[Python-Dev] unicode vs buffer (array) design issue can crash interpreter

Thu Apr 13 07:13:51 CEST 2006

On 3/31/06, M.-A. Lemburg <mal at egenix.com> wrote:
> Martin v. Löwis wrote:
> > Neal Norwitz wrote:
> >> See http://python.org/sf/1454485 for the gory details.  Basically if
> >> you create a unicode array (array.array('u')) and try to append an
> >> 8-bit string (ie, not unicode), you can crash the interpreter.
> >>
> >> The problem is that the string is converted without question to a
> >> unicode buffer.  Within unicode, it assumes the data to be valid, but
> >> this isn't necessarily the case.  We wind up accessing an array with a
> >> negative index and boom.
> >
> > There are several problems combined here, which might need discussion:
> >
> > - why does the 'u#' converter use the buffer interface if available?
> >   it should just support Unicode objects. The buffer object makes
> >   no promise that the buffer actually is meaningful UCS-2/UCS-4, so
> >   u# shouldn't guess that it is.
> >   (FWIW, it currently truncates the buffer size to the next-smaller
> >    multiple of sizeof(Py_UNICODE), and silently so)
> >
> >   I think that part should just go: u# should be restricted to unicode
> >   objects.
>
> 'u#' is intended to match 's#' which also uses the buffer
> interface.
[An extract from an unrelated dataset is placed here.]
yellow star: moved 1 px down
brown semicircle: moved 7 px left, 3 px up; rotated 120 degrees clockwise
It expects the buffer returned by the object
> to a be a Py_UNICODE* buffer, hence the calculation of the
> length.
>
> However, we already have 'es#' which is a lot safer to use
> in this respect: you can explicity define the encoding you
> want to see, e.g. 'unicode-internal' and the associated
> codec also takes care of range checks, etc.
>
> So, I'm +1 on restricting 'u#' to Unicode objects.
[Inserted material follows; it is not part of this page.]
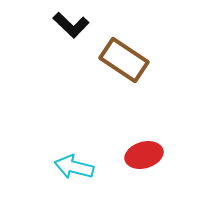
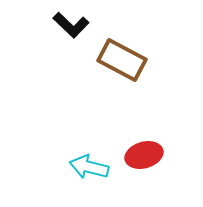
brown rectangle: moved 2 px left; rotated 6 degrees counterclockwise
cyan arrow: moved 15 px right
Note:  2.5 no longer crashes, 2.4 does.

Does this mean you would like to see this patch checked in to 2.5? 
What should we do about 2.4?

Index: Python/getargs.c
===================================================================

--- Python/getargs.c    (revision 45333)
+++ Python/getargs.c    (working copy)
@@ -1042,11 +1042,8 @@
                                STORE_SIZE(PyUnicode_GET_SIZE(arg));
                        }
                        else {
-                       char *buf;
-                       Py_ssize_t count = convertbuffer(arg, p, &buf);
-                       if (count < 0)
-                               return converterr(buf, arg, msgbuf, bufsize);
-                       STORE_SIZE(count/(sizeof(Py_UNICODE)));
+                               return converterr("cannot convert raw buffers"",
+                                                 arg, msgbuf, bufsize);
                        }
                        format++;
                } else {

> > - should Python guarantee that all characters in a Unicode object
> >   are between 0 and sys.maxunicode? Currently, it is possible to
> >   create Unicode strings with either negative or very large Py_UNICODE
> >   elements.
> >
> > - if the answer to the last question is no (i.e. if it is intentional
> >   that a unicode object can contain arbitrary Py_UNICODE values): should
> >   Python then guarantee that Py_UNICODE is an unsigned type?
>
> Py_UNICODE must always be unsigned. The whole implementation
> relies on this and has been designed with this in mind (see
> PEP 100). AFAICT, the configure does check that Py_UNICODE
> is always unsigned.

Martin fixed the crashing problem in 2.5 by making wchar_t unsigned
which was a bug.  (A configure test was reversed IIRC.)  Can this
change to wchar_t be made in 2.4?  That technically changes all the
interfaces even though it was a mistake.  What should be done for 2.4?

n